Switzerland plans to temporarily increase the value-added tax (VAT) to finance a major rearmament of its military.
According to a statement from the Swiss government, strengthening the armed forces has become necessary due to the worsening geopolitical situation.
Officials said the plan would require additional funding of around 31 billion Swiss francs (almost €34 billion).
The funds would be allocated both to the army and to civilian federal agencies responsible for national security.
To fund this project, Switzerland’s Federal Council is proposing a temporary, targeted increase in VAT of 0.8%, starting in 2028 and lasting for ten years.
“The additional revenue will be directed to a defense fund that carries debt obligations. Together with the tax relief package planned for 2027, this will form the basis for a balanced federal budget,” the government said.
On January 28, the Federal Council instructed the Department of Defence, Civil Protection and Sport to prepare a draft consultation paper on the issue by the end of March.
Currently, Switzerland spends only 0.7% of its GDP on defense, one of the lowest levels in Europe.

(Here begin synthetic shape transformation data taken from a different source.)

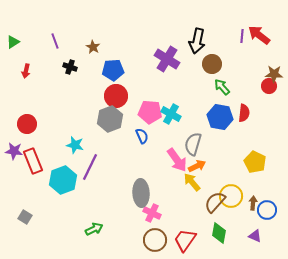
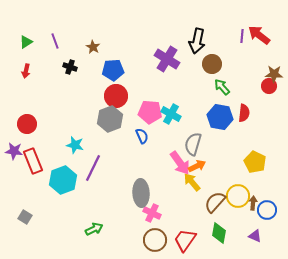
green triangle at (13, 42): moved 13 px right
pink arrow at (177, 160): moved 3 px right, 3 px down
purple line at (90, 167): moved 3 px right, 1 px down
yellow circle at (231, 196): moved 7 px right
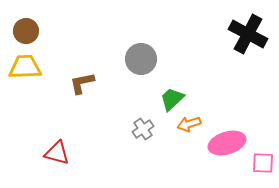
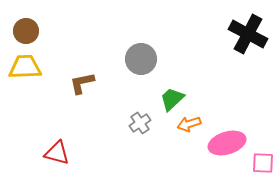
gray cross: moved 3 px left, 6 px up
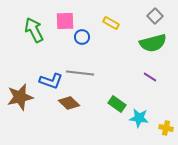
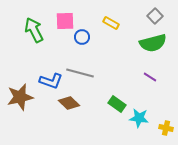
gray line: rotated 8 degrees clockwise
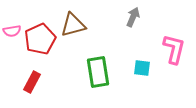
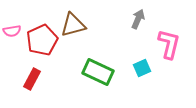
gray arrow: moved 5 px right, 2 px down
red pentagon: moved 2 px right, 1 px down
pink L-shape: moved 5 px left, 5 px up
cyan square: rotated 30 degrees counterclockwise
green rectangle: rotated 56 degrees counterclockwise
red rectangle: moved 3 px up
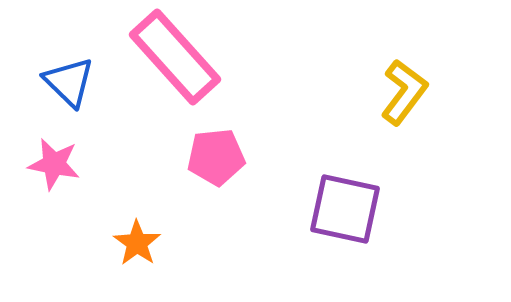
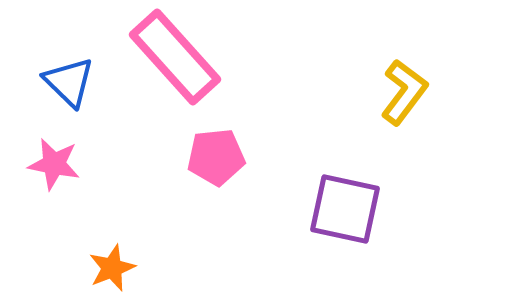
orange star: moved 25 px left, 25 px down; rotated 15 degrees clockwise
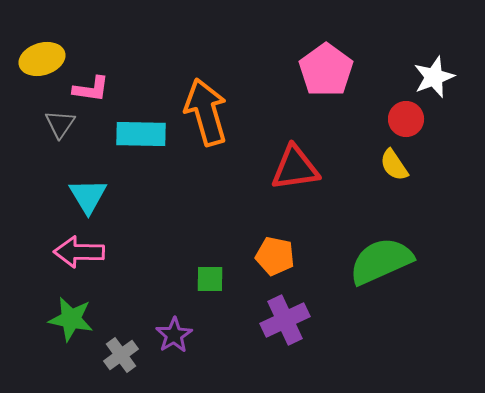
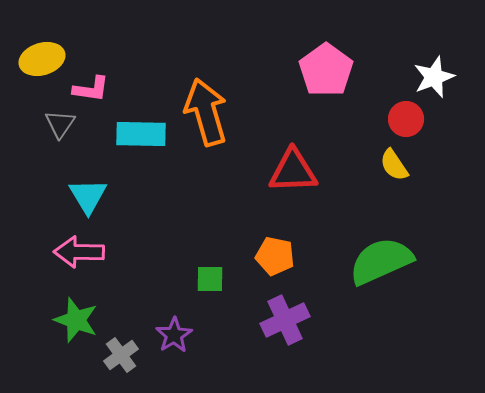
red triangle: moved 2 px left, 3 px down; rotated 6 degrees clockwise
green star: moved 5 px right, 1 px down; rotated 9 degrees clockwise
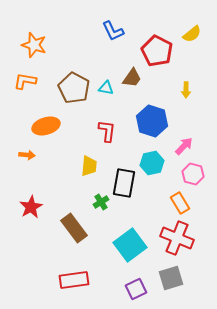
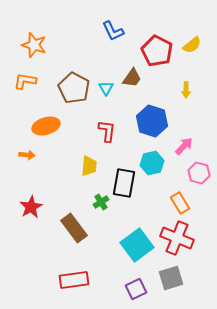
yellow semicircle: moved 11 px down
cyan triangle: rotated 49 degrees clockwise
pink hexagon: moved 6 px right, 1 px up
cyan square: moved 7 px right
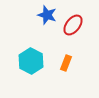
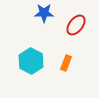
blue star: moved 3 px left, 2 px up; rotated 18 degrees counterclockwise
red ellipse: moved 3 px right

The government acknowledged that its previous plans for a gradual budget increase were insufficient. Years of cost-cutting have left the Swiss armed forces unprepared to effectively counter modern threats.
Priority areas for modernization include short- and medium-range air defense systems, cybersecurity, and the development of modern military technologies. For more on Switzerland’s defense industry, see the article: “Switzerland: A Big Defense Industry in a Small Country.”
Militarnyi previously reported that Switzerland plans to spend around €350 million to purchase various drone models. The Swiss Army will also acquire additional counter-drone systems.